Clear Recommendation and Next Steps

In contrast to the uncertainties surrounding betr’s offer, the PointsBet Board emphasizes the certainty of MIXI’s cash consideration. All PointsBet directors have accepted MIXI’s offer, reinforcing the board’s unanimous recommendation that shareholders do the same before the offer closes on 12 September.

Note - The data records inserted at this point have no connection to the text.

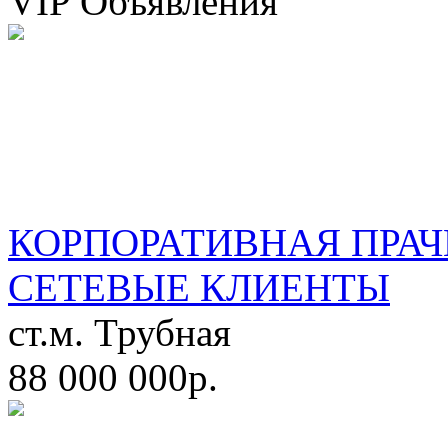
VIP Объявления
КОРПОРАТИВНАЯ ПРАЧ
СЕТЕВЫЕ КЛИЕНТЫ
ст.м. Трубная
88 000 000р.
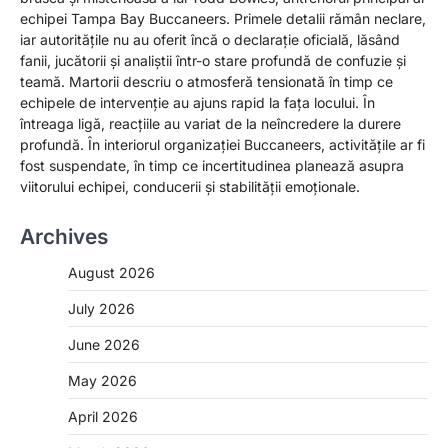
echipei Tampa Bay Buccaneers. Primele detalii rămân neclare,
iar autoritățile nu au oferit încă o declarație oficială, lăsând
fanii, jucătorii și analiștii într-o stare profundă de confuzie și
teamă. Martorii descriu o atmosferă tensionată în timp ce
echipele de intervenție au ajuns rapid la fața locului. În
întreaga ligă, reacțiile au variat de la neîncredere la durere
profundă. În interiorul organizației Buccaneers, activitățile ar fi
fost suspendate, în timp ce incertitudinea planează asupra
viitorului echipei, conducerii și stabilității emoționale.
Archives
August 2026
July 2026
June 2026
May 2026
April 2026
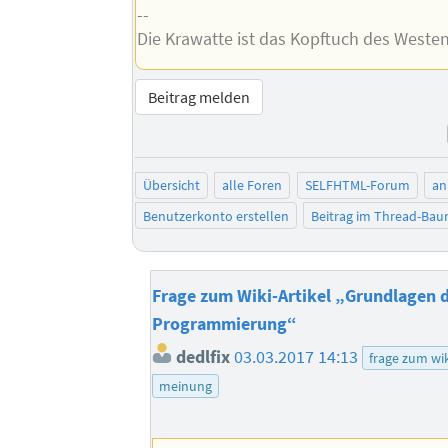
--
Die Krawatte ist das Kopftuch des Weste
Beitrag melden
Übersicht
alle Foren
SELFHTML-Forum
an
Benutzerkonto erstellen
Beitrag im Thread-Ba
Frage zum Wiki-Artikel „Grundlagen 
Programmierung“
dedlfix
03.03.2017 14:13
frage zum wik
meinung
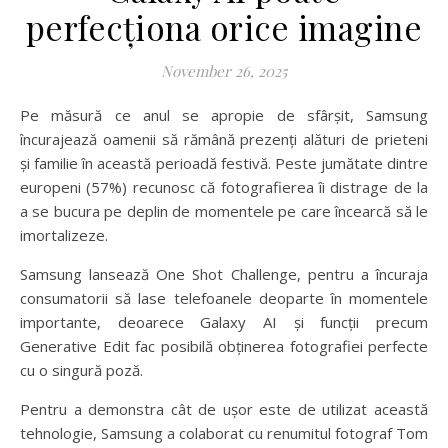
perfecționa orice imagine
November 26, 2025
Pe măsură ce anul se apropie de sfârșit, Samsung
încurajează oamenii să rămână prezenți alături de prieteni
și familie în această perioadă festivă. Peste jumătate dintre
europeni (57%) recunosc că fotografierea îi distrage de la
a se bucura pe deplin de momentele pe care încearcă să le
imortalizeze.
Samsung lansează One Shot Challenge, pentru a încuraja
consumatorii să lase telefoanele deoparte în momentele
importante, deoarece Galaxy AI și funcții precum
Generative Edit fac posibilă obținerea fotografiei perfecte
cu o singură poză.
Pentru a demonstra cât de ușor este de utilizat această
tehnologie, Samsung a colaborat cu renumitul fotograf Tom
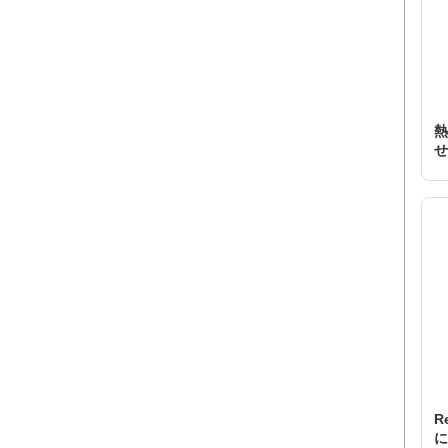
熱
せ
R
に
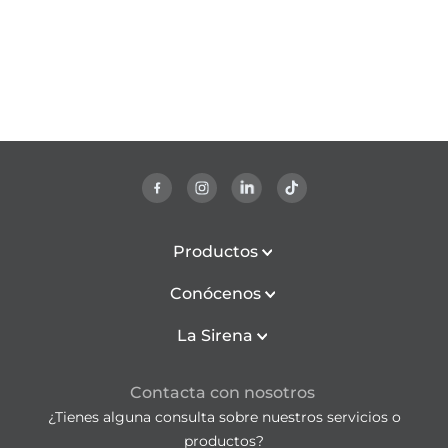
Productos
Conócenos
La Sirena
Contacta con nosotros
¿Tienes alguna consulta sobre nuestros servicios o
productos?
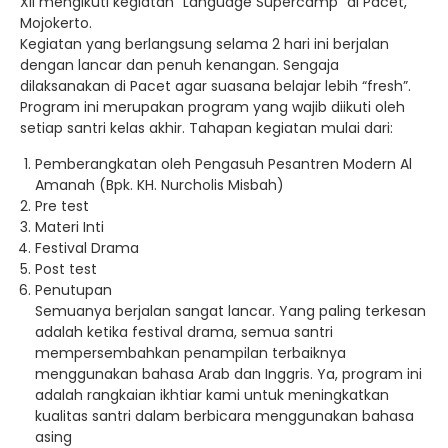
XII mengikuti kegiatan “Language Supercamp” di Pacet,
Mojokerto.
Kegiatan yang berlangsung selama 2 hari ini berjalan
dengan lancar dan penuh kenangan. Sengaja
dilaksanakan di Pacet agar suasana belajar lebih “fresh”.
Program ini merupakan program yang wajib diikuti oleh
setiap santri kelas akhir. Tahapan kegiatan mulai dari:
Pemberangkatan oleh Pengasuh Pesantren Modern Al
Amanah (Bpk. KH. Nurcholis Misbah)
Pre test
Materi Inti
Festival Drama
Post test
Penutupan
Semuanya berjalan sangat lancar. Yang paling terkesan
adalah ketika festival drama, semua santri
mempersembahkan penampilan terbaiknya
menggunakan bahasa Arab dan Inggris. Ya, program ini
adalah rangkaian ikhtiar kami untuk meningkatkan
kualitas santri dalam berbicara menggunakan bahasa
asing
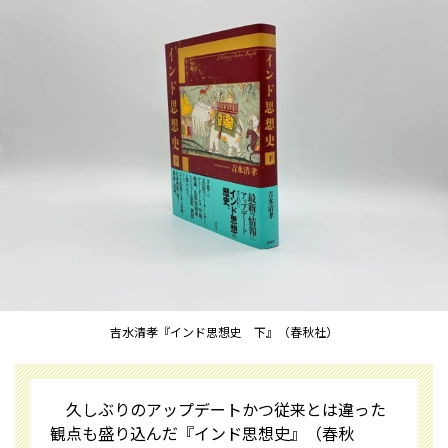
吉水清孝『インド思想史 下』（春秋社）
久しぶりのアップデートかつ従来とは違った
観点も盛り込んだ『インド思想史』（春秋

Shareholders are encouraged to act promptly and can accept MIXI’s offer via the provided acceptance forms or online portals. The unfolding developments will be closely watched by investors as the deadline approaches.

Bottom Line?

As the MIXI offer deadline looms, shareholders face a clear choice between cash certainty and the risks of a complex scrip bid.

Questions in the middle?

  • Will NAB grant consent for betr’s selective buy-back, or will this derail the scrip offer?
  • How will MIXI’s majority control influence PointsBet’s strategic direction post-takeover?
  • What impact will the potential scale back and low liquidity of betr shares have on shareholders who accept the scrip offer?